It would to some extent facilitate the US forces deployed in Afghanistan since a large number of ISIS fighters had assembled in Afghanistan and proving a headache for the US troops. The double-whammy scored by the US in Syria would definitely impact the ISIS in Afghanistan.

Closer home, the killing should ring definite alarm bells in Pakistan and put the fear of life in Pak-sheltered global jihadi terrorists like Hafiz Saeed, Azhar Masood and Syed Salahuddin. India is gradually inching towards them. They have to realise that no hideout is safe when the counter-terror forces decide to eliminate the high profile terrorists, in any case, they are no match to Osama Bin Laden and Baghdadi, who were tracked and killed in territories least expected.

High-value targeting not only helps to eliminate top leadership but also forces them deeper underground does impeding their capability o directly influence and motivate its cadre. Once the trio realises that they are being targeted by India, there ability of free movement in Pakistan and POJK would be severely hampered. India has already raised a tri-service command of Special Forces and is also acquired/acquiring the necessary systems and weapon platforms to carry out such strikes. It is a matter of time.

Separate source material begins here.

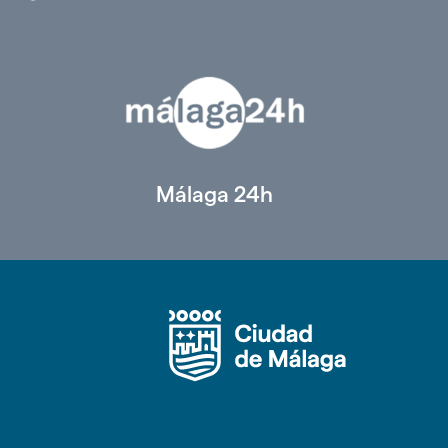
Málaga 24h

The operation conducted by US Delta Force has many pluses to its credit and can easily be termed as an outstanding operation since it involved not only perfect and meticulous planning, it also needed equally daring and professional execution. The most outstanding achievement of the operation is pinpoint intelligence to the extent that Baghdadi always wore a suicide vest.

This input helped the American planners save the lives of the combatants by grouping military dogs in the task force. The final chase inside the tunnel was done by the specially trained Dogs. Had the soldiers being chasing the impact of suicide blast would have resulted in large scale causalities among the commandos. In its pursuit of capability building for these type of operations, India needs to develop the capability of intelligence acquisition of such a level.

There is unlikely to be any large scale reprisal as it didn’t happen after Osama was eliminated and more recently his son Hamza was killed. The world should be prepared but not panic. The killing of Baghdadi is a final certainty this time and what would emerge from its ashes is the question bothering now. Baghdadi’s death will certainly be a big blow to global Islamic extremism, but those espousing extremism will still remain active and will not easily change their mind.

Those who were committed to violence yesterday will remain committed to violence today. ISIS trained and indoctrinated foreign terrorists will be the face of jihadi terror in the future. The affiliates and sympathisers of both ISIS and Al Qaeda will continue to keep the flame burning of jihadi terror world-wide. With the fighters scattered, the re-emergence of a Caliph is quite unlikely. Homegrown terrorists, ‘Lone Wolf’ attacks and mass-shootouts will continue to pose a threat to global peace.

The killing of Hamza Laden and Baghdadi in quick succession is definitely a strategic blow to Islamic extremism but certainly not an end of it.